Each line from the one holding "how your comment data is processed" to the end of the data below must be output verbatim, with no other lines.

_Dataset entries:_
☆ ☆ ☆ ☆ ☆
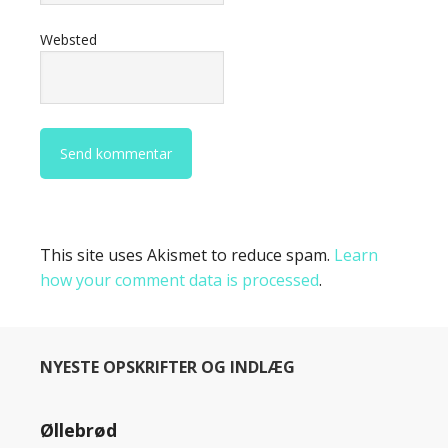
Websted
This site uses Akismet to reduce spam.
Learn
how your comment data is processed
.
NYESTE OPSKRIFTER OG INDLÆG
Øllebrød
☆ ☆ ☆ ☆ ☆
_Task solution:_
how your comment data is processed
.
NYESTE OPSKRIFTER OG INDLÆG
Øllebrød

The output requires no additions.